Von Robert Birnbaum, Cordula Eubel, Maria Fiedler, Albert Funk, Heike Jahberg, Hans Monath, Jost Müller-Neuhof, Ralf Schönball, Paul Starzmann und Jens Tartler
Die Ampel ist gestartet. Der Koalitionsvertrag von SPD, Grünen und FDP hat 177 Seiten. Die Liste der Vorhaben, die dort angekündigt sind, ist lang. Manches ist recht konkret benannt, andere Projekte werden nur angekündigt, ohne dass Details auftauchen. Aber die Ampel-Koalition, geführt von Bundeskanzler Olaf Scholz, hat sich einige vorgenommen. Nicht zuletzt die Modernisierung und Digitalisierung des Landes, eine neue Ära beim Klimaschutz, alles sozial abgefedert. Doch die neue Regierung kann nicht mehr so aus dem Vollen schöpfen wie die große Koalition seit 2013: Wegen der wirtschaftlichen Folgen der Corona-Pandemie ist die Finanzlage nicht mehr so freundlich.
Finanzen
Christian Lindner ist in der Wilhelmstraße eingezogen, wo das Bundesfinanzministerium seinen Sitz hat. Dort muss er ganz akut zwei Projekte angehen: den geplanten Nachtragshaushalt für 2021 und den regulären Etat für 2022. Der Nachtrag wird nötig, um eine Vereinbarung der Koalition umzusetzen.
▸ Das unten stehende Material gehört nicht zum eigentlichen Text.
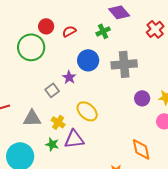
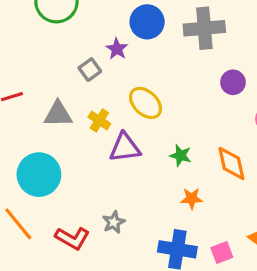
green star: (52, 144) -> (180, 155), moved

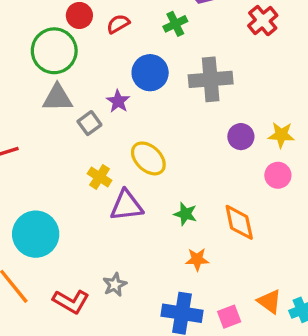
gray triangle: (58, 114) -> (58, 98), moved

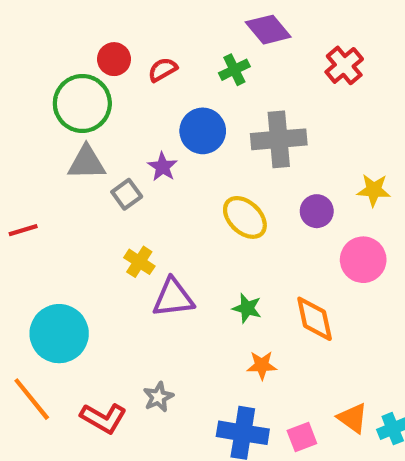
yellow star: (281, 135) -> (374, 190), moved
yellow ellipse: (148, 158) -> (245, 217), moved
pink circle: (278, 175) -> (363, 260), size x1.4

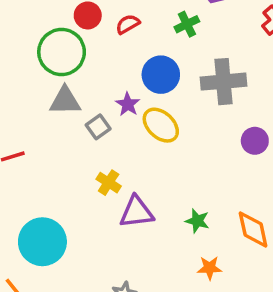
yellow ellipse: (245, 217) -> (161, 125), moved

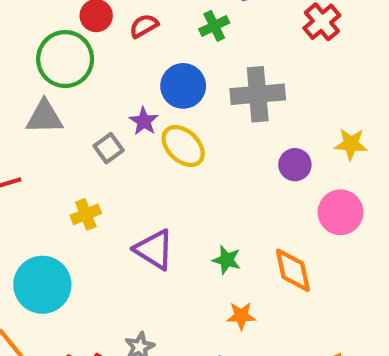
gray triangle: (65, 101) -> (44, 117), moved
yellow cross: (109, 183) -> (86, 214), moved, turned 35
purple triangle: (136, 212) -> (154, 250), turned 39

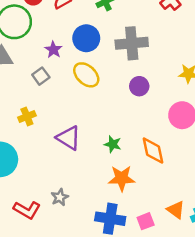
purple star: (144, 121) -> (53, 50), moved
purple circle: (295, 165) -> (139, 86), moved
orange star: (241, 316) -> (122, 178), size x1.5

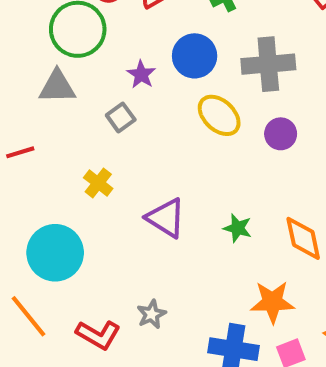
yellow ellipse: (86, 75) -> (219, 115), moved
yellow cross: (27, 116) -> (98, 183), turned -30
orange star: (122, 178) -> (272, 302), moved

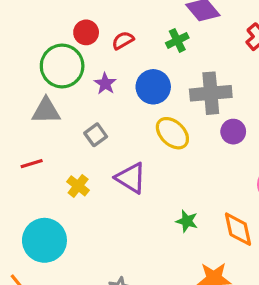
purple star: (141, 74) -> (105, 84), moved
purple circle: (281, 134) -> (233, 132), moved
red line: (20, 152) -> (32, 164), moved
purple triangle: (166, 218) -> (131, 178), moved

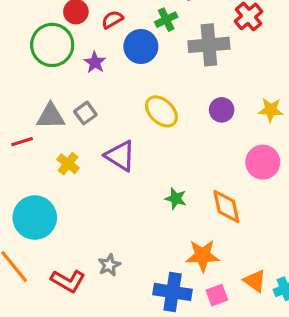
blue circle: (153, 87) -> (141, 47), moved
gray cross: (211, 93) -> (209, 45), moved
gray triangle: (46, 111) -> (51, 116), moved

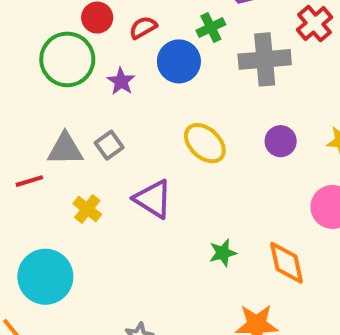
green star: (176, 199) -> (223, 253), turned -30

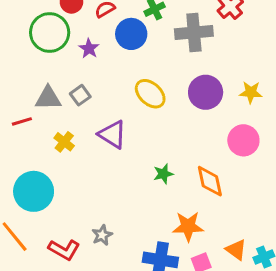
purple circle: (281, 141) -> (206, 92), size x1.5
Vorgesehen ist nämlich, ungenutzte Kreditermächtigungen aus dem laufenden Jahr zu nutzen, um damit den großen Klima- und Transformationsfonds auszustatten, der in den kommenden Jahren für Investitionen genutzt werden soll. Am Freitag kündigte Lindner an, dass dafür 60 Milliarden Euro vorgesehen sind. „Das ist ein Booster für die deutsche Wirtschaft“, sagte er.
Der reguläre Bundeshaushalt für das kommende Jahr liegt bisher nur im Entwurf vor, den das alte Groko-Kabinett im Juni beschlossen hatte. Er muss nun an die Beschlüsse der Ampel angepasst werden. Und dann beginnt für Lindner schon die Arbeit am Bundeshaushalt für 2023, dessen Eckwerte im März vorliegen sollen.
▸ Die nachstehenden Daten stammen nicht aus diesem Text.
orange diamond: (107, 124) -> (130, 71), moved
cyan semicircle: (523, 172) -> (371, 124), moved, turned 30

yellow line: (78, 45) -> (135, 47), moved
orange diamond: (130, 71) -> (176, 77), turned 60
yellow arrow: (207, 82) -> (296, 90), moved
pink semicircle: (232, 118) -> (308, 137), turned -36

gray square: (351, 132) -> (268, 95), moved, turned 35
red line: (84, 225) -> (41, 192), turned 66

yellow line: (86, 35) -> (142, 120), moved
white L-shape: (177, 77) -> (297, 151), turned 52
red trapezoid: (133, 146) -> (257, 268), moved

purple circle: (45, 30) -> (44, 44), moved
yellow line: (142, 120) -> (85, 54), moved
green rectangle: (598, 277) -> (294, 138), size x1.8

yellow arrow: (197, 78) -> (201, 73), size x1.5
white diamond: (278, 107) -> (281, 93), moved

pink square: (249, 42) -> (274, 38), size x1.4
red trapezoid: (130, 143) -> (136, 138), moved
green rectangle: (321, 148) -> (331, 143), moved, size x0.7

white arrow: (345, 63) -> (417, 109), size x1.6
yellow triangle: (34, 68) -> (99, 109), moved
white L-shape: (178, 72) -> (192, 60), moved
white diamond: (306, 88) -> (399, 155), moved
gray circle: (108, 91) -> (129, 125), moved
Steuerpolitisch ist wenig zu erwarten – hier hat die neue Koalition bekanntlich wenig beschlossen, abgesehen von den „Superabschreibungen“ für investitionswillige Unternehmen oder einem höheren Sparerfreibetrag. Lindners FDP hat immer dafür geworben, den Etat sozusagen auszumisten – also zu schauen, wo Spielräume sind. Das dürfte der neue Finanzminister nun ebenfalls angehen.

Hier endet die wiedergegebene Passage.